* **Activity**: Wherever the word "Beete" appears in the entries, copy the whole line.

Page images and extracted text:
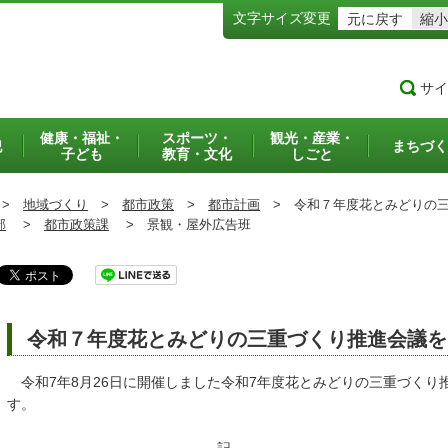
文字サイズ変更
元に戻す
縮小
サイ
健康・福祉・
スポーツ・
観光・産業・
犯
まちづく
子ども
教育・文化
しごと
>
地域づくり
>
都市政策
>
都市計画
>
令和７年度花とみどりの三
部
>
都市政策課
>
景観・屋外広告班
令和７年度花とみどりの三重づくり推進会議を
令和7年8月26日に開催しました令和7年度花とみどりの三重づくり
す。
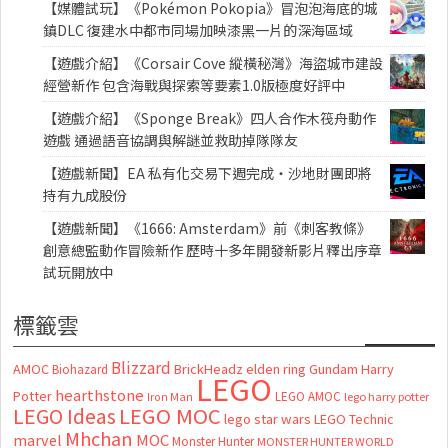
【媒體試玩】《Pokémon Pokopia》冒泡泡海底的城
鎮DLC 復建水中都市同場加映漆黑一片的深海區域
【遊戲介紹】《Corsair Cove 縱橫秘灣》海盜城市建設
經營新作 包含海戰與探索等要素1.0版極度好評中
【遊戲介紹】《Sponge Break》四人合作木筏舟動作
遊戲 通過語音協調與解謎並救助掉隊隊友
【遊戲新聞】EA 私有化交易下週完成・沙地財團即將
持有九成股份
【遊戲新聞】《1666: Amsterdam》前《刺客教條》
創意總監動作冒險新作 歷時十多年開發新影片釋出序章
試玩開放中
標籤雲
Blizzard
AMOC
BrickHeadz
elden ring
Gundam
Harry
Biohazard
LEGO
hearthstone
Potter
LEGO AMOC
lego harry potter
Iron Man
LEGO MOC
LEGO Ideas
lego star wars
LEGO Technic
Mhchan
marvel
MOC
Monster Hunter
MONSTER HUNTER WORLD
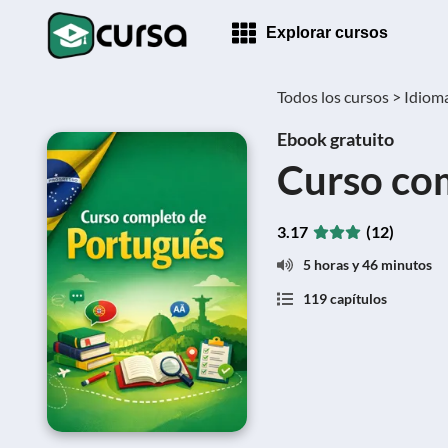
Explorar cursos
Todos los cursos >
Idiom
Ebook gratuito
Curso co
3.17
(12)
5 horas y 46 minutos
119 capítulos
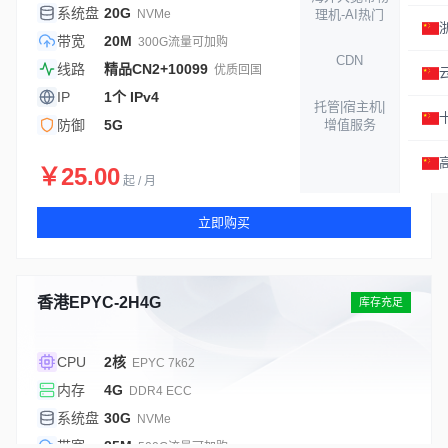
系统盘
20G
NVMe
理机-AI热门
带宽
20M
300G流量可加购
CDN
线路
精品CN2+10099
优质回国
IP
1个 IPv4
托管|宿主机|
防御
5G
增值服务
￥25.00
起 / 月
立即购买
香港EPYC-2H4G
库存充足
CPU
2核
EPYC 7k62
内存
4G
DDR4 ECC
系统盘
30G
NVMe
带宽
25M
500G流量可加购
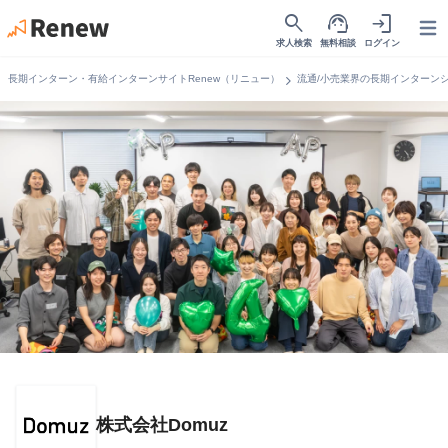
search
support_agent
login
Open
求人検索
無料相談
ログイン
chevron_right
長期インターン・有給インターンサイトRenew（リニュー）
流通/小売業界の長期インターン
株式会社Domuz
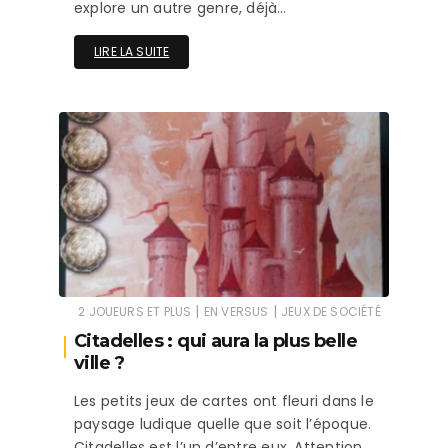
explore un autre genre, déjà…
LIRE LA SUITE
|
|
2 JOUEURS ET PLUS
EN VERSUS
JEUX DE SOCIÉTÉ
Citadelles : qui aura la plus belle
ville ?
Les petits jeux de cartes ont fleuri dans le
paysage ludique quelle que soit l’époque.
Citadelles est l’un d’entre eux. Attention,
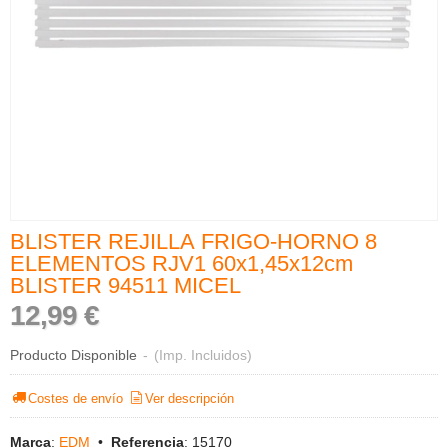
BLISTER REJILLA FRIGO-HORNO 8
ELEMENTOS RJV1 60x1,45x12cm
BLISTER 94511 MICEL
12,99 €
Producto Disponible
-
(Imp. Incluidos)
Costes de envío
Ver descripción
Marca
:
EDM
•
Referencia
:
15170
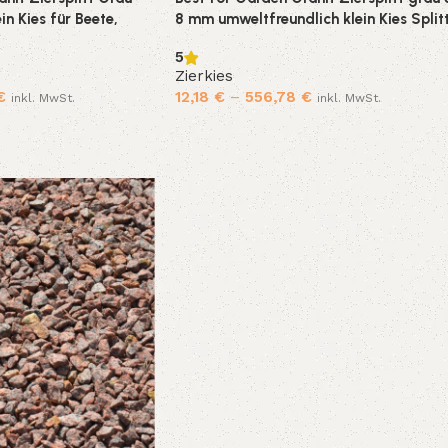
n Kies für Beete,
8 mm umweltfreundlich klein Kies Split
he, 10-500 kg
Natur bunt für Beete, Wege &
5
Gartenteiche Zierkies 10 kg-500 kg zu
Zierkies
Auswahl
€
12,18
€
–
556,78
€
inkl. MwSt.
inkl. MwSt.
Ausführung wählen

* **Written answer**:
n Kies für Beete,
Natur bunt für Beete, Wege &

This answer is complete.